Dann hob ich den Kopf und schaute aus dem Fenster. Durch die Wolken des sich legenden Staubs erblickte ich Paul Jelks’ Camp und konnte die Umrisse von mehreren Leuten ausmachen. Die meisten von ihnen trugen Uniformen.
Achmed half mir aus dem Landrover. Ich sprang hinunter in den Sand und blieb wie angewurzelt stehen, als ich die Männer sah, die nur ein paar Schritte von mir entfernt standen.
Der eine war Rossiter (der sich nur geringfügig von dem amerikanischen Touristen im Muski unterschied), der andere war Karl Schweitzer. Als ich seine verbundene Schulter und die Schlinge sah, die seinen Arm stützte, hatte ich plötzlich wahnsinnige Lust, laut herauszulachen.
Achmed und ich traten zu ihnen hin.
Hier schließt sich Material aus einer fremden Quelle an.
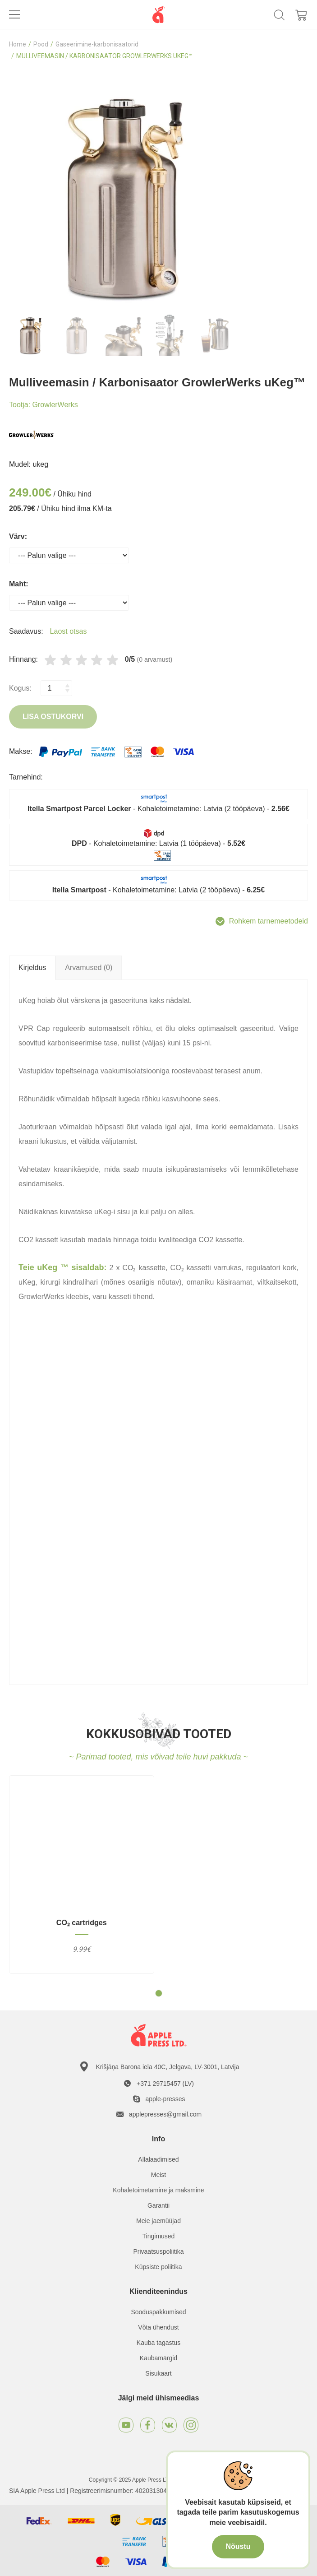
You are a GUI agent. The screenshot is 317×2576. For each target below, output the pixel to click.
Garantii (158, 2205)
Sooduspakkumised (158, 2312)
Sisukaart (158, 2373)
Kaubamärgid (158, 2358)
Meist (158, 2174)
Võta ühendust (158, 2327)
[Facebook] (147, 2425)
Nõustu (237, 2546)
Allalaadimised (158, 2159)
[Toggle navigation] (14, 14)
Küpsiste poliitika (158, 2266)
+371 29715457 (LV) (165, 2083)
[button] (158, 1993)
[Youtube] (126, 2425)
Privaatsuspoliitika (158, 2251)
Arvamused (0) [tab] (88, 967)
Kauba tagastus (158, 2342)
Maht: (18, 584)
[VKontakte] (169, 2425)
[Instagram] (191, 2425)
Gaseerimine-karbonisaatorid (96, 44)
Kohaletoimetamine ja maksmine (158, 2190)
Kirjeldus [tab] (32, 967)
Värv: (18, 536)
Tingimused (158, 2236)
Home (17, 44)
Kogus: (20, 688)
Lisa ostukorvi (53, 716)
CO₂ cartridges (81, 1922)
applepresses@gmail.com (165, 2114)
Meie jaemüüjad (158, 2220)
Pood (40, 44)
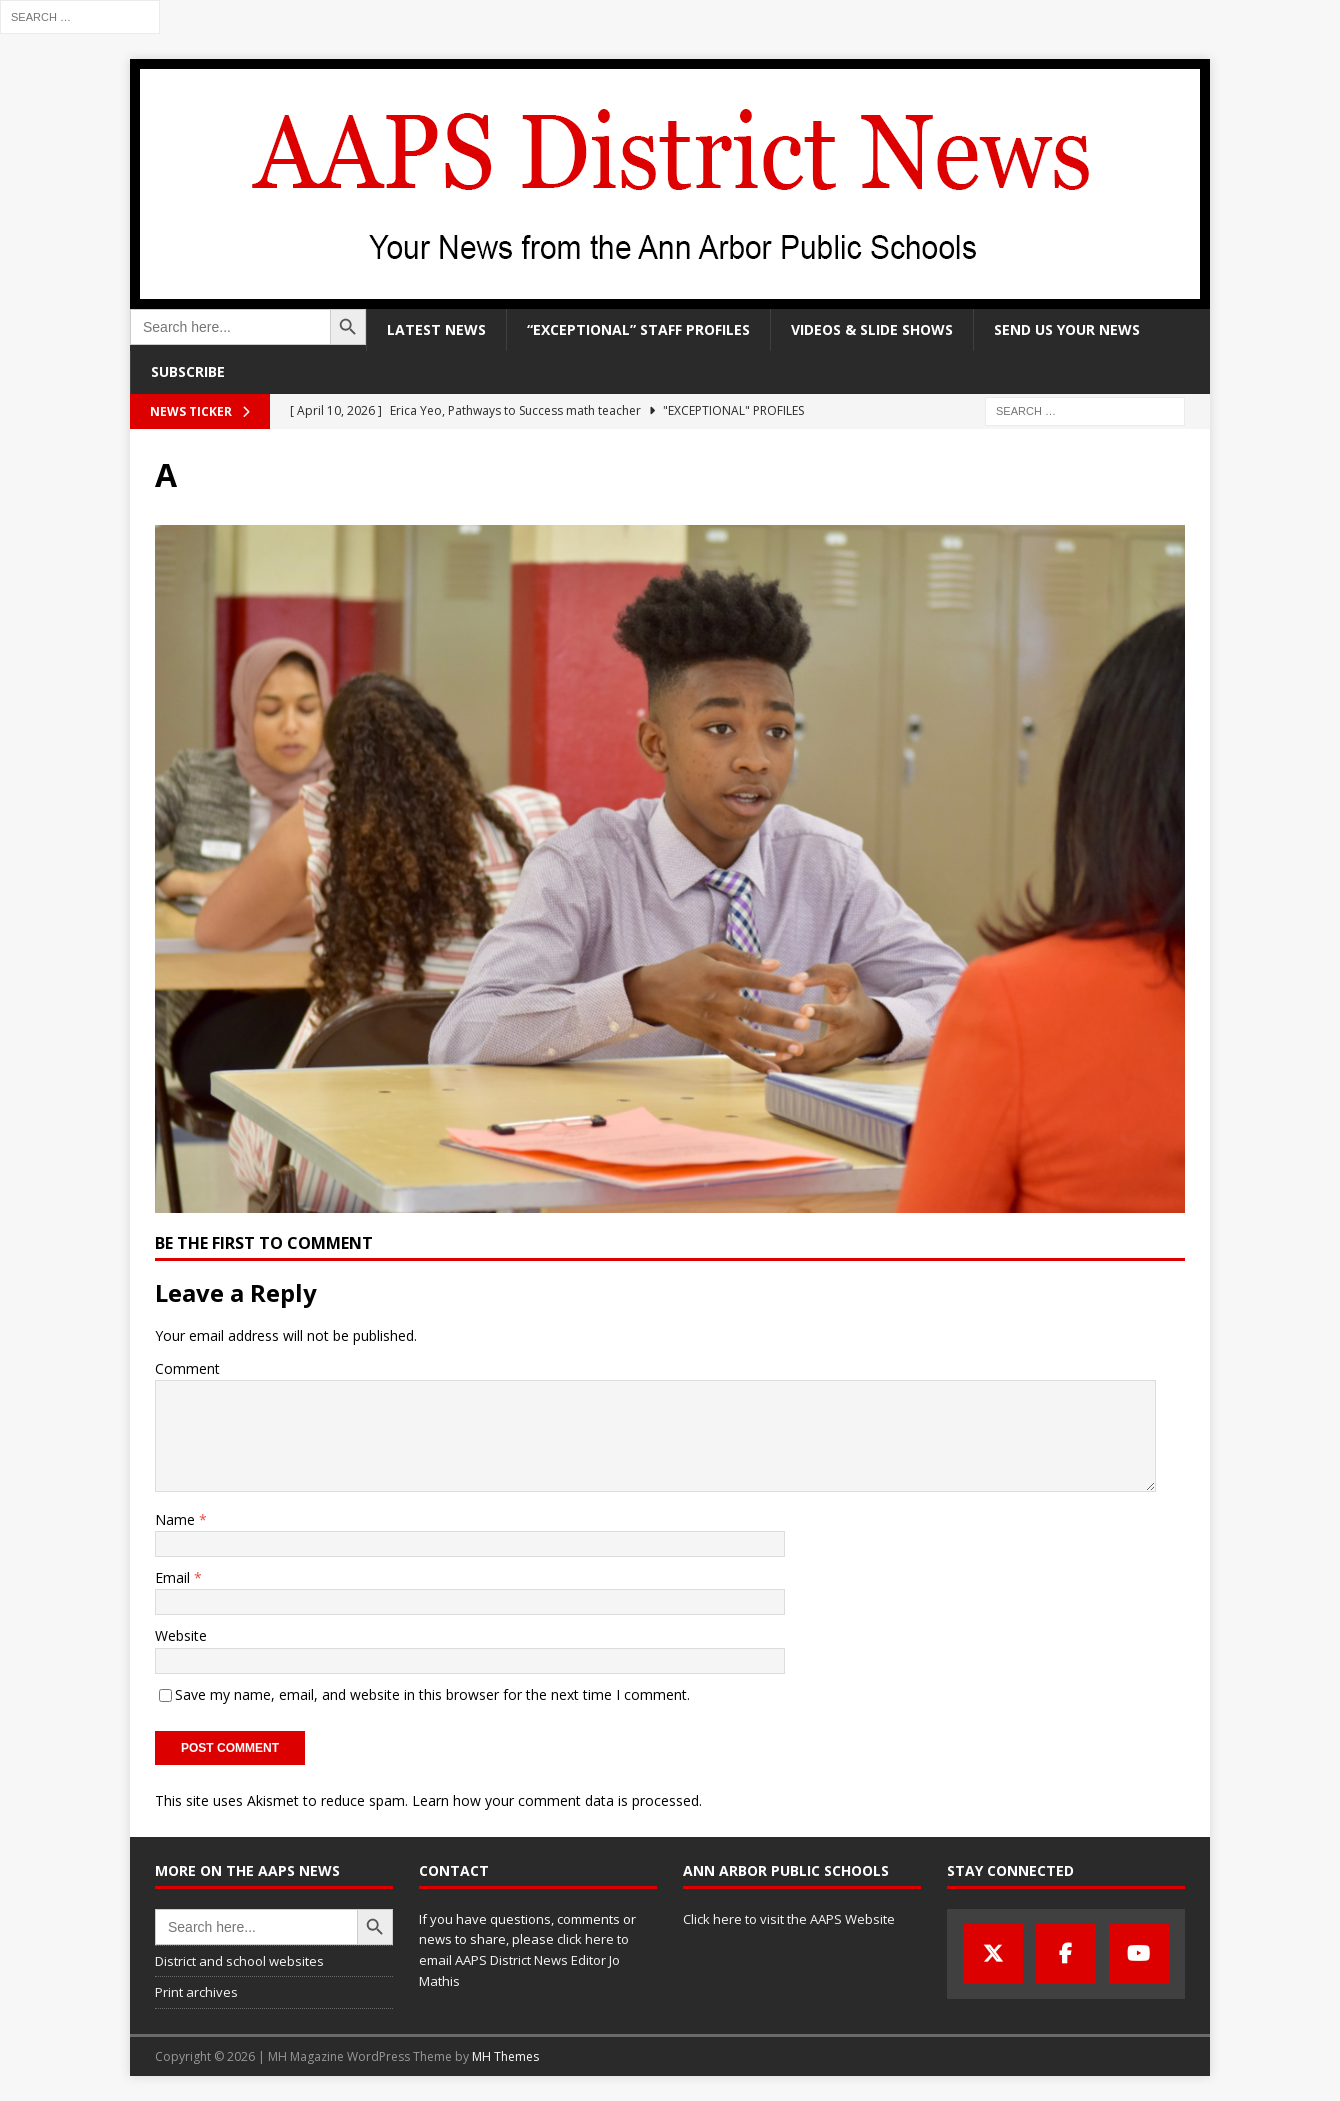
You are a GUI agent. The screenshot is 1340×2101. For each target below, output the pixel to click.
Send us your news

Er murmelte einem der Polizisten etwas zu, worauf dieser nickte. Wir standen in den langen, nachmittäglichen Schatten; unsere Münder und Kehlen waren ausgetrocknet und unsere Kleider voller Sand. Und ich ertappte mich dabei, wie ich überlegte: Was kann man in einem Augenblick wie diesem sagen?
Es wurde mir keine Gelegenheit gegeben, weiter darüber nachzudenken, denn gleich darauf hörte ich einen anderen Wagen über den Sand knirschen und fuhr herum. Es war ein Landrover, in dem vier Leute saßen.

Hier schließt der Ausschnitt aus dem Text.